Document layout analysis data
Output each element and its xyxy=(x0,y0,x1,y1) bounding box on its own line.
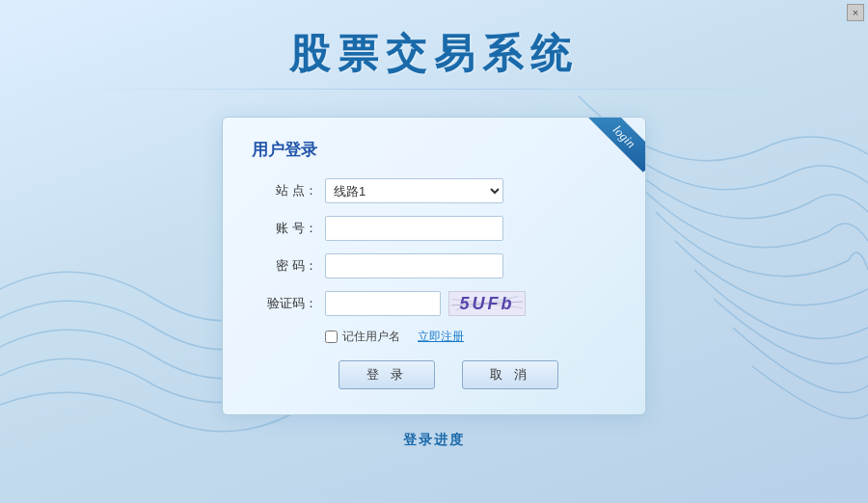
captcha-text: 5UFb xyxy=(460,294,515,314)
remember-row: 记住用户名 立即注册 xyxy=(252,329,616,345)
title-area: 股票交易系统 xyxy=(0,0,868,99)
captcha-image[interactable]: 5UFb xyxy=(448,291,526,316)
login-button[interactable]: 登 录 xyxy=(339,360,435,389)
password-row: 密 码： xyxy=(252,253,616,278)
captcha-row: 验证码： 5UFb xyxy=(252,291,616,316)
button-row: 登 录 取 消 xyxy=(252,360,616,389)
station-select[interactable]: 线路1 线路2 线路3 xyxy=(325,178,503,203)
login-ribbon-label: login xyxy=(588,118,645,172)
footer-area: 登录进度 xyxy=(0,431,868,449)
card-title: 用户登录 xyxy=(252,139,616,161)
title-divider xyxy=(66,89,803,90)
account-label: 账 号： xyxy=(252,220,317,237)
password-input[interactable] xyxy=(325,253,503,278)
login-ribbon: login xyxy=(578,118,645,185)
password-label: 密 码： xyxy=(252,257,317,275)
captcha-label: 验证码： xyxy=(252,295,317,312)
account-row: 账 号： xyxy=(252,216,616,241)
remember-label: 记住用户名 xyxy=(342,329,400,345)
close-button[interactable]: × xyxy=(847,4,864,21)
progress-text: 登录进度 xyxy=(403,432,465,447)
register-link[interactable]: 立即注册 xyxy=(418,329,464,345)
cancel-button[interactable]: 取 消 xyxy=(462,360,558,389)
station-row: 站 点： 线路1 线路2 线路3 xyxy=(252,178,616,203)
station-label: 站 点： xyxy=(252,182,317,199)
captcha-input[interactable] xyxy=(325,291,441,316)
remember-checkbox[interactable] xyxy=(325,331,338,343)
main-title: 股票交易系统 xyxy=(0,27,868,81)
close-icon: × xyxy=(853,7,858,18)
login-card: login 用户登录 站 点： 线路1 线路2 线路3 账 号： 密 码： 验证… xyxy=(222,117,646,415)
account-input[interactable] xyxy=(325,216,503,241)
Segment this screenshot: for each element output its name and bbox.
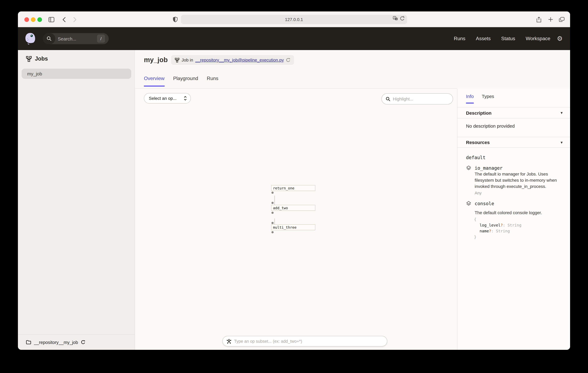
nav-assets[interactable]: Assets [476, 36, 491, 41]
resources-section-header[interactable]: Resources ▼ [457, 137, 570, 148]
nav-status[interactable]: Status [501, 36, 515, 41]
job-tabs: Overview Playground Runs [144, 76, 218, 87]
main-area: my_job Job in __repository__my_job@pipel… [135, 50, 570, 350]
op-subset-icon [226, 339, 232, 344]
op-subset-filter[interactable] [222, 336, 387, 346]
tab-overview[interactable]: Overview [144, 76, 164, 87]
close-window-button[interactable] [24, 17, 29, 22]
svg-text:文: 文 [396, 18, 398, 20]
resource-io-manager: io_manager [466, 165, 503, 171]
dagster-logo[interactable] [24, 32, 37, 45]
reload-icon[interactable] [400, 16, 405, 21]
job-reload-icon[interactable] [286, 58, 290, 62]
description-body: No description provided [466, 123, 515, 129]
resource-group-name: default [466, 155, 485, 160]
graph-canvas[interactable]: Select an op... return_one [135, 89, 457, 350]
output-port [272, 192, 274, 194]
op-node-add-two[interactable]: add_two [271, 205, 315, 211]
content: Jobs my_job __repository__my_job [18, 50, 570, 350]
op-node-return-one[interactable]: return_one [271, 185, 315, 191]
back-icon[interactable] [60, 15, 68, 23]
url-bar[interactable]: 127.0.0.1 A文 [181, 15, 407, 24]
nav-workspace[interactable]: Workspace [526, 36, 550, 41]
search-shortcut-badge: / [97, 35, 105, 43]
job-origin-tag: Job in __repository__my_job@pipeline_exe… [171, 55, 294, 65]
config-field-log-level: log_level?: String [480, 222, 521, 228]
panel-tabs: Info Types [466, 94, 494, 104]
repository-name: __repository__my_job [34, 340, 78, 345]
op-subset-input[interactable] [234, 339, 376, 343]
highlight-search-icon [386, 97, 390, 101]
config-field-name: name?: String [480, 228, 510, 234]
op-selector-dropdown[interactable]: Select an op... [144, 93, 191, 104]
caret-updown-icon [184, 96, 187, 101]
tab-runs[interactable]: Runs [207, 76, 218, 87]
repository-footer[interactable]: __repository__my_job [18, 334, 135, 350]
resource-console: console [466, 201, 494, 207]
page-title: my_job [144, 56, 168, 64]
edge-add-two-multi-three [274, 219, 275, 224]
zoom-window-button[interactable] [37, 17, 42, 22]
sidebar-item-label: my_job [27, 71, 42, 76]
description-section-header[interactable]: Description ▼ [457, 108, 570, 118]
sidebar-jobs-title: Jobs [35, 56, 48, 62]
collapse-caret-icon: ▼ [560, 111, 563, 115]
repository-reload-icon[interactable] [81, 340, 85, 345]
new-tab-icon[interactable] [547, 15, 555, 23]
browser-window: 127.0.0.1 A文 [18, 11, 570, 350]
header-nav: Runs Assets Status Workspace [454, 27, 550, 50]
job-tag-icon [175, 58, 179, 62]
output-port [272, 231, 274, 233]
output-port [272, 212, 274, 214]
op-selector-label: Select an op... [149, 96, 177, 101]
resource-description: The default io manager for Jobs. Uses fi… [475, 171, 567, 189]
nav-runs[interactable]: Runs [454, 36, 465, 41]
app-header: / Runs Assets Status Workspace ⚙ [18, 27, 570, 50]
settings-gear-icon[interactable]: ⚙ [557, 27, 563, 50]
resource-icon [466, 165, 471, 171]
job-origin-link[interactable]: __repository__my_job@pipeline_execution.… [195, 57, 284, 62]
edge-return-one-add-two [274, 196, 275, 205]
panel-tab-info[interactable]: Info [466, 94, 474, 104]
url-text: 127.0.0.1 [285, 17, 303, 22]
svg-text:A: A [394, 17, 395, 19]
op-node-multi-three[interactable]: multi_three [271, 224, 315, 230]
resource-icon [466, 201, 471, 207]
collapse-caret-icon: ▼ [560, 141, 563, 144]
translate-icon[interactable]: A文 [393, 16, 398, 21]
jobs-icon [26, 56, 32, 62]
input-port [272, 222, 274, 224]
privacy-shield-icon[interactable] [171, 15, 179, 23]
info-panel: Info Types Description ▼ No description … [457, 89, 570, 350]
sidebar-toggle-icon[interactable] [47, 15, 55, 23]
resource-description: The default colored console logger. [475, 209, 567, 216]
search-icon [43, 33, 55, 44]
job-tag-prefix: Job in [182, 57, 193, 62]
highlight-search[interactable] [381, 93, 453, 104]
minimize-window-button[interactable] [31, 17, 35, 22]
browser-toolbar: 127.0.0.1 A文 [18, 11, 570, 27]
tab-overview-icon[interactable] [558, 15, 566, 23]
sidebar-jobs-header: Jobs [26, 56, 48, 62]
search-input[interactable] [58, 36, 92, 41]
share-icon[interactable] [535, 15, 543, 23]
sidebar: Jobs my_job __repository__my_job [18, 50, 135, 350]
panel-tab-types[interactable]: Types [482, 94, 494, 104]
folder-icon [26, 340, 31, 345]
global-search[interactable]: / [43, 33, 109, 44]
screen: 127.0.0.1 A文 [0, 0, 588, 373]
job-header: my_job Job in __repository__my_job@pipel… [135, 50, 570, 89]
input-port [272, 202, 274, 204]
resource-type: Any [475, 191, 482, 195]
sidebar-item-my-job[interactable]: my_job [22, 69, 131, 79]
forward-icon[interactable] [71, 15, 79, 23]
tab-playground[interactable]: Playground [173, 76, 198, 87]
highlight-input[interactable] [393, 96, 445, 101]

**Problem requirements**
Line count for the word "Types": give the number of lines in the entries above that contain it, and nothing more.

**The answer**
3